Ibragimova sounds a little less hectic at times than Carmignola, but their tempi are not hugely different and he never overdoes what DG describe as Bach all’ Italiana. She actually takes the allegro assai finale of BWV1042 ten seconds faster even than he does, which is not to say that I thought either of them unduly fast here or elsewhere. Reviewing her Proms performance of that concerto, with Apollo’s Fire, Claire Seymour thought it ‘a … natural fit for Ibragimova’s temperament, [giving] … an unwaveringly tasteful and charming performance. The Affetuoso in particular struck a heart-chord: playing without vibrato … the violinist dared to withdraw her sound to the very barest sliver of silver, which made the resurgence of warmth in the dancing triplets of the Allegro assai even more refreshing.’ (review).

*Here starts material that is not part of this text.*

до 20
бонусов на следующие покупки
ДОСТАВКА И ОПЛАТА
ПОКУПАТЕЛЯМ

Ibragimova sounds fairly forward on Hyperion, so that ‘barest sliver’ comes over a little louder than seems to have been the case in the flesh, but her playing in the slow movement remains very sensitive indeed and the finale is just as refreshing as it was live. Carmignola takes almost a minute longer over the slow movement of BWV1042 without ever sounding as if he is milking the sentiment unduly and though he takes a few second longer over the finale, he also captures the dancing quality of that movement.
The same high standard is maintained in the a-minor concerto, BWV1041. I can’t claim to have heard all the available versions – there are over 140 in the current UK catalogue – but this is without question one of the best of the many recordings of this work that I do know.

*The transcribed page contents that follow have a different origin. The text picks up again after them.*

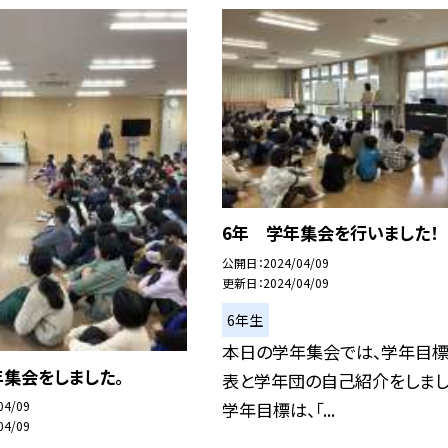
6年 学年集会を行いました！
公開日
2024/04/09
更新日
2024/04/09
6年生
本日の学年集会では、学年目
集会をしました。
表と学年団の自己紹介をしまし
学年目標は、「...
04/09
04/09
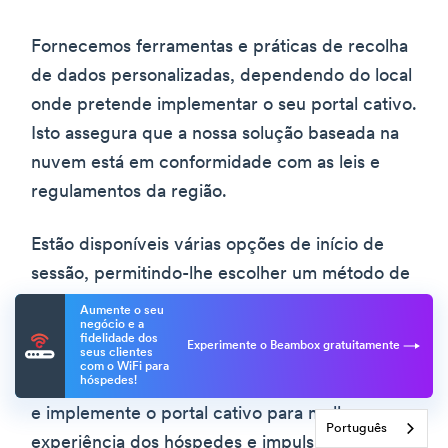
Fornecemos ferramentas e práticas de recolha
de dados personalizadas, dependendo do local
onde pretende implementar o seu portal cativo.
Isto assegura que a nossa solução baseada na
nuvem está em conformidade com as leis e
regulamentos da região.
Estão disponíveis várias opções de início de
sessão, permitindo-lhe escolher um método de
autenticação que satisfaça as suas
Aumente o seu
negócio e a
necessidades específicas.
fidelidade dos
Experimente o Beambox gratuitamente
seus clientes
com o WiFi para
hóspedes!
Faça uma parceria com o Beambox hoje mesmo
e implemente o portal cativo para melhorar a
Português
experiência dos hóspedes e impulsionar o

Nor is there anything to choose between the two accompanying ensembles, Arcangelo and Concerto Köln, including their sizes: seven violins, two violas and cellos, etc., each. Both recordings come with informative booklets, though Hyperion perhaps has the advantage in that respect.

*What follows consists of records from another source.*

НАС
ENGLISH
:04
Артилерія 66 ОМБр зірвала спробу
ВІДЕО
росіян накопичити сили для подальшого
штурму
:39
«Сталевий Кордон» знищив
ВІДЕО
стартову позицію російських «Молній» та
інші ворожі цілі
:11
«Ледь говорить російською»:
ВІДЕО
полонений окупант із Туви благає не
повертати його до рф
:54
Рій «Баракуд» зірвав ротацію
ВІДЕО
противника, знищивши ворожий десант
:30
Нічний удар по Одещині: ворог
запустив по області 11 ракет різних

The 24/96 download to which I listened produces a very natural sound but the CD and the 16-bit should also sound fine. On the day when I downloaded this album and one other my ISP provider seems to have thrown some gremlins into the works. Two tracks, together with one from the other recording, emerged with small but annoying glitches: the answer is to download the offending tracks again individually, carefully rename them as per the offenders and delete the originals.
With two very fine baroque violinists in Carmignola and Ibragimova offering very similar programmes, the slight difference in programming could be a decisive factor. If your collection is lacking a version of the two-violin concerto, BWV1043, that may give Carmignola, with Mayumi Hirasaki as second violin, the advantage. If, however, you already have a good recording of the double concerto, BWV1055 sounds very convincing in this very well performed reconstruction.